The race took place exactly 60 years ago today, and megathanks and superkudos to Harold Tartell for finding fotos of more than half of the boats involved in the race.

Top Class A (over 1250 hp) finisher was Reading Lines Shamokin.

Second was Barbara Moran.

No foto found yet of third place Socony 11, but fourth place was William J. Tracy of  Tracy Towing Line.

Again, no foto of Dauntless #14, but here’s sixth place finisher Russell #17.

Number seven finisher was this Turecamo Girls, painted in “wood.”

And rounding out Class A, here’s Dalzelleader.

In the Class B division (850 to 1250 hp), top boat was Pauline L. Moran.

Number two finisher was Red Star Towing & Transportation‘s Huntington.

In Class C (less than 850 hp), the top finisher was steam vessel Latin American, operating for the Texas Company.

Number two Class C boat was Providence, of the Red Star Towing & Transportation.

Third place Class C finisher was  Ticeline, of Tice Towing Line, Inc.

Unranked Class B boats include Fred B. Dalzell here and

here, as well as

Anne Carrol, a 1910 steamer of Carroll Towing Line also ran.

I’m reposting this image, made available by Paul Strubeck and posted yesterday.   1952 is especially significant for me because it was the year I was born.  It was also the year that

Queen Elizabeth was crowned, nuclear sub Nautilus keel was laid, a B-52 first flew, SS United States first crossed the Atlantic, Ike became President, the word “smog” was coined in reference to London weather, Albert Schweitzer won the Nobel Peace Prize, lots of UFOs buzzed  Washington DC airport, and Werner von Braun published Man Will Conquer Space Soon.

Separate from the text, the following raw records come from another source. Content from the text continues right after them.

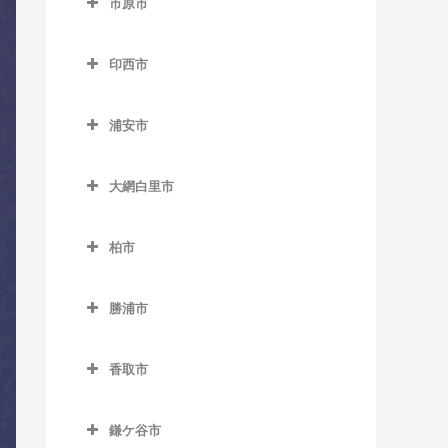
市原市
市川駅のコントラバス教室
上総東駅のコントラバス教
湖北駅のコントラバス教室
市原市のコントラバス教室
室
市川大野駅のコントラバス
天王台駅のコントラバス教
印西市
姉ケ崎駅のコントラバス教
教室
上総中川駅のコントラバス
室
印西市のコントラバス教室
室
教室
市川塩浜駅のコントラバス
浦安市
東我孫子駅のコントラバス
印西牧の原駅のコントラバ
海士有木駅のコントラバス
教室
国吉駅のコントラバス教室
浦安市のコントラバス教室
教室
ス教室
教室
市川真間駅のコントラバス
大網白里市
太東駅のコントラバス教室
浦安駅のコントラバス教室
布佐駅のコントラバス教室
印旛日本医大駅のコントラ
飯給駅のコントラバス教室
教室
大網白里市のコントラバス
バス教室
長者町駅のコントラバス教
新浦安駅のコントラバス教
教室
馬立駅のコントラバス教室
柏市
大町駅のコントラバス教室
室
室
木下駅のコントラバス教室
柏市のコントラバス教室
大網駅のコントラバス教室
上総牛久駅のコントラバス
鬼越駅のコントラバス教室
浪花駅のコントラバス教室
東京ディズニーシー・ステ
小林駅のコントラバス教室
勝浦市
教室
柏駅のコントラバス教室
永田駅のコントラバス教室
ーション駅のコントラバス
北国分駅のコントラバス教
勝浦市のコントラバス教室
西大原駅のコントラバス教
千葉ニュータウン中央駅の
上総大久保駅のコントラバ
教室
柏たなか駅のコントラバス
室
室
香取市
コントラバス教室
鵜原駅のコントラバス教室
ス教室
教室
東京ディズニーランド・ス
香取市のコントラバス教室
行徳駅のコントラバス教室
新田野駅のコントラバス教
上総興津駅のコントラバス
上総川間駅のコントラバス
テーション駅のコントラバ
柏の葉キャンパス駅のコン
鎌ケ谷市
室
大戸駅のコントラバス教室
京成八幡駅のコントラバス
教室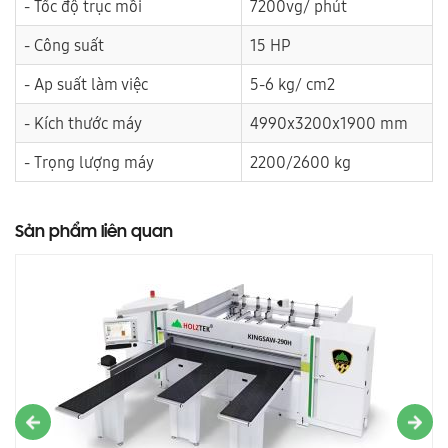
- Tốc độ trục mồi
7200vg/ phút
- Công suất
15 HP
- Ap suất làm việc
5-6 kg/ cm2
- Kích thước máy
4990x3200x1900 mm
- Trọng lượng máy
2200/2600 kg
Sản phẩm liên quan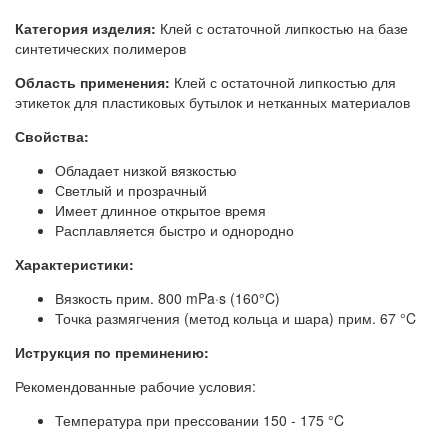
Категория изделия:
Клей с остаточной липкостью на базе
синтетических полимеров
Область применения:
Клей с остаточной липкостью для
этикеток для пластиковых бутылок и нетканных материалов
Свойства:
Обладает низкой вязкостью
Светлый и прозрачный
Имеет длинное открытое время
Расплавляется быстро и однородно
Характеристики:
Вязкость прим. 800 mPa·s (160°C)
Точка размягчения (метод кольца и шара) прим. 67 °C
Иструкция по преминению:
Рекомендованные рабочие условия:
Температура при прессовании 150 - 175 °C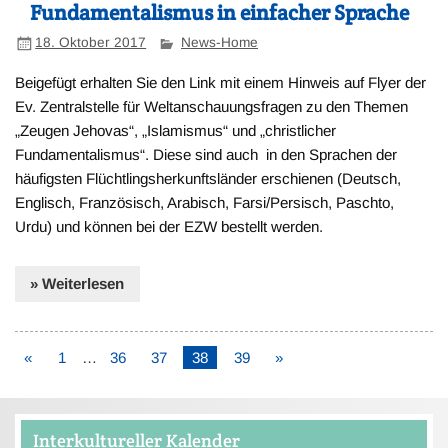
Fundamentalismus in einfacher Sprache
18. Oktober 2017
News-Home
Beigefügt erhalten Sie den Link mit einem Hinweis auf Flyer der
Ev. Zentralstelle für Weltanschauungsfragen zu den Themen
„Zeugen Jehovas“, „Islamismus“ und „christlicher
Fundamentalismus“. Diese sind auch in den Sprachen der
häufigsten Flüchtlingsherkunftsländer erschienen (Deutsch,
Englisch, Französisch, Arabisch, Farsi/Persisch, Paschto,
Urdu) und können bei der EZW bestellt werden.
» Weiterlesen
«
1
…
36
37
38
39
»
Interkultureller Kalender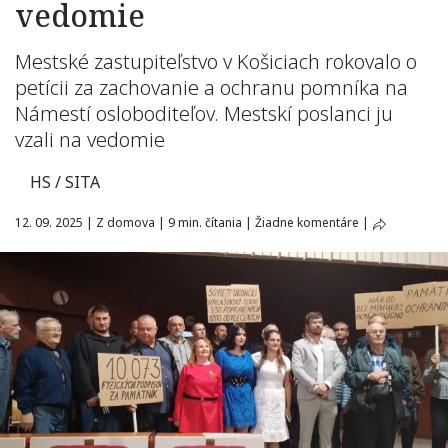
vedomie
Mestské zastupiteľstvo v Košiciach rokovalo o
petícii za zachovanie a ochranu pomníka na
Námestí osloboditeľov. Mestskí poslanci ju
vzali na vedomie
HS / SITA
12. 09. 2025
|
Z domova
|
9 min. čítania
|
Žiadne komentáre
|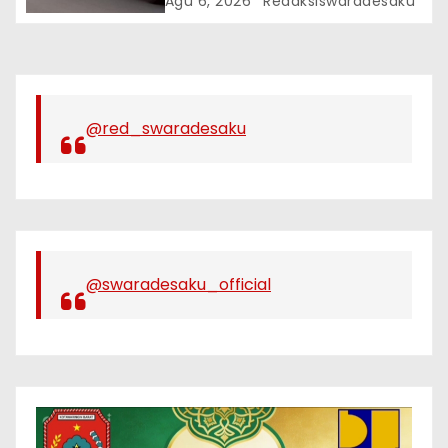
Agu 6, 2026
Redaksiswaradesaku
Diduga Resahkan Warga
@red_swaradesaku
@swaradesaku_official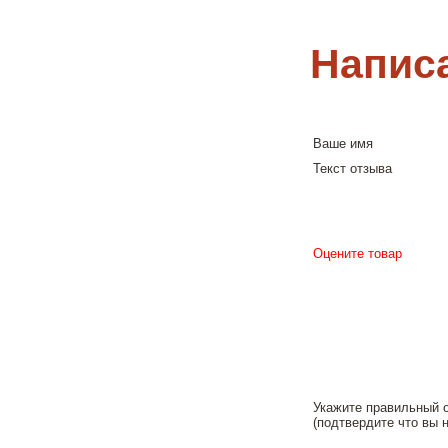
Напис
Ваше имя
Текст отзыва
Оцените товар
Укажите правильный 
(подтвердите что вы н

This last entry reminds me of the Mr Armstrong that died a few days ago.  I’ll never forget the July night in 1969 that I, age 17 then, stayed up all night even though it was haying season;  I’d worked in the hay all day July 20, and stayed up much of the night before working again all day on the 21st.  My father thought I was crazy but my mother came downstairs to watch with me a few times during the night.  “What will it change?” she asked in different ways, and I surely had no answer, as excited as I was.

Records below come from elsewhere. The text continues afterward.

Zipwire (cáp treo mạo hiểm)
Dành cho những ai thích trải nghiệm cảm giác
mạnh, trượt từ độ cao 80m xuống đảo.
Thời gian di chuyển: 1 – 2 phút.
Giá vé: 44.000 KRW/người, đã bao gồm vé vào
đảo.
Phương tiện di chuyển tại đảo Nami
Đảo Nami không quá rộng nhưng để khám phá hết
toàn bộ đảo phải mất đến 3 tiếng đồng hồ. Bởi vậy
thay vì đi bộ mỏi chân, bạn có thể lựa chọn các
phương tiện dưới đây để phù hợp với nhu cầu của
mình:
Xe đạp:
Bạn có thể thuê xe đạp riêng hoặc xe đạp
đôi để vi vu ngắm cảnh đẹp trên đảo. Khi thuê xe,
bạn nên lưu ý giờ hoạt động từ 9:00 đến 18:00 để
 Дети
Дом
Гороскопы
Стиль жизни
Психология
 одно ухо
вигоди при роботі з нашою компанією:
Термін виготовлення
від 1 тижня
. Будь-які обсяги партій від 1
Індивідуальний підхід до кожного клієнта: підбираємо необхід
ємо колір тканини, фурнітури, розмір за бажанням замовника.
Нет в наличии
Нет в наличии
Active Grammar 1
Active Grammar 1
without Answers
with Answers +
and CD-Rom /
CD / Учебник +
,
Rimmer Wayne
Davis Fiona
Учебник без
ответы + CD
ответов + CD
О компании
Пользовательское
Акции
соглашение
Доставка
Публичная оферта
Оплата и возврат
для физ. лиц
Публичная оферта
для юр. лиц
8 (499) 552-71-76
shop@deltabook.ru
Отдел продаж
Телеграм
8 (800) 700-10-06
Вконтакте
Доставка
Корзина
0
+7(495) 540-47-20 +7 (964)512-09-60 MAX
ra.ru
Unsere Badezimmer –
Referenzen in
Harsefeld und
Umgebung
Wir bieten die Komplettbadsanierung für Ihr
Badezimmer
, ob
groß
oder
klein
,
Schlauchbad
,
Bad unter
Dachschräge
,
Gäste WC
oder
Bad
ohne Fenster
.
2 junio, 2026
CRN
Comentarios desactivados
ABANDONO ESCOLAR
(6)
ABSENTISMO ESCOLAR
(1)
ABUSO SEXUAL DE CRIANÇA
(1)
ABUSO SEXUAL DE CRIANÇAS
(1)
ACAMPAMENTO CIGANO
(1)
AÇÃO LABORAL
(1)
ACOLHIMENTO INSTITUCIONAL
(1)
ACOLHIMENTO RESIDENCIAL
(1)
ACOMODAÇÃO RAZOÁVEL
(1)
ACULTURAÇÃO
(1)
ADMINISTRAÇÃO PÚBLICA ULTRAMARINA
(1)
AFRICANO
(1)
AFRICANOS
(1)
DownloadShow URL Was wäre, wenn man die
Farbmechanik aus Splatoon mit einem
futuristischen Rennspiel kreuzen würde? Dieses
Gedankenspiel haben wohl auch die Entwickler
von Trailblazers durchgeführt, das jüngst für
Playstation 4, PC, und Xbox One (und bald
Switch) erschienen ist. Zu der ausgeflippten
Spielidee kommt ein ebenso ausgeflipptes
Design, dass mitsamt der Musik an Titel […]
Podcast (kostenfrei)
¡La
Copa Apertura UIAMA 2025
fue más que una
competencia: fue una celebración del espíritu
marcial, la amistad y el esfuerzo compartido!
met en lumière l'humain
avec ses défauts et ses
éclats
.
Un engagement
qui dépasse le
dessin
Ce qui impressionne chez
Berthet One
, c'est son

A few days later a farmer nearby told me it was all a hoax.  “Nobody really walked on the moon,” Elmer said.  “It’s all just a movie they made in Hollywood.”

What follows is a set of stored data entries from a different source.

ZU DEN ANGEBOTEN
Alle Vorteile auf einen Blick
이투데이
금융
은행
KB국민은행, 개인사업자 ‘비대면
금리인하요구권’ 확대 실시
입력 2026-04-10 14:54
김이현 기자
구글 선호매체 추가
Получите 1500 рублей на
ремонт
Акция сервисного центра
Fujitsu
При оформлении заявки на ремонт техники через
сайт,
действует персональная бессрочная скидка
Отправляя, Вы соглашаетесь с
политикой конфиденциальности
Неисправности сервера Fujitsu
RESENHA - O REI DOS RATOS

43 years and a month later . . . well, maybe it didn’t change anything related to our travel destinations, but the some of the technology we  live with on earth stems from those efforts.

A final thought:  I recently read a statement by Robert Ballard saying that the NASA budget (I’m not sure which year he was talking about.) for ONE year equals the NOAA budget for 18 years.  As much admiration as I have for Neil Armstrong, maybe the next heroic explorations should involve walking along the bottoms of the oceans.

Harold . . . I hope your family illness will subside so that you can attend the tugboat race this coming weekend.   Thanks again for these archival fotos.